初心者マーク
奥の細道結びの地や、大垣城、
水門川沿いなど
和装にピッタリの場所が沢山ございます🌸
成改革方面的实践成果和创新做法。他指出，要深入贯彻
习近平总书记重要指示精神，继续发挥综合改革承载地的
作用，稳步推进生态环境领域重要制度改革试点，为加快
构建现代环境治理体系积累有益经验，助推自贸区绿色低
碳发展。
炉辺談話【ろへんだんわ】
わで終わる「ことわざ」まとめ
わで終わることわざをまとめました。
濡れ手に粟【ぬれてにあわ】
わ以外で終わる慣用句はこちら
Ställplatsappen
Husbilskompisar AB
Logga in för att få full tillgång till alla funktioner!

--

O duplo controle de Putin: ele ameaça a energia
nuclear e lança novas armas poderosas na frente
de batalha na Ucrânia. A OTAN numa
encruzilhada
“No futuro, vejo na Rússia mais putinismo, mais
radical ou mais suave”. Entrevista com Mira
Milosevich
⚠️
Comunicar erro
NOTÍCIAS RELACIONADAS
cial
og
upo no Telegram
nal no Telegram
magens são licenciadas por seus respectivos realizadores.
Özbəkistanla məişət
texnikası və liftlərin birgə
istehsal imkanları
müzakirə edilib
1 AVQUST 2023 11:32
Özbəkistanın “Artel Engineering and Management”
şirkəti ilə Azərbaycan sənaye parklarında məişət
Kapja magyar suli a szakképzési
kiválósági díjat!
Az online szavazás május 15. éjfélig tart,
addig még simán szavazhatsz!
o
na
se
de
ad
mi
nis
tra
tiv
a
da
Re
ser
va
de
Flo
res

Task brief:
Find how many lines in the records contain the string "mais", then give the number alone.

The completed task:
2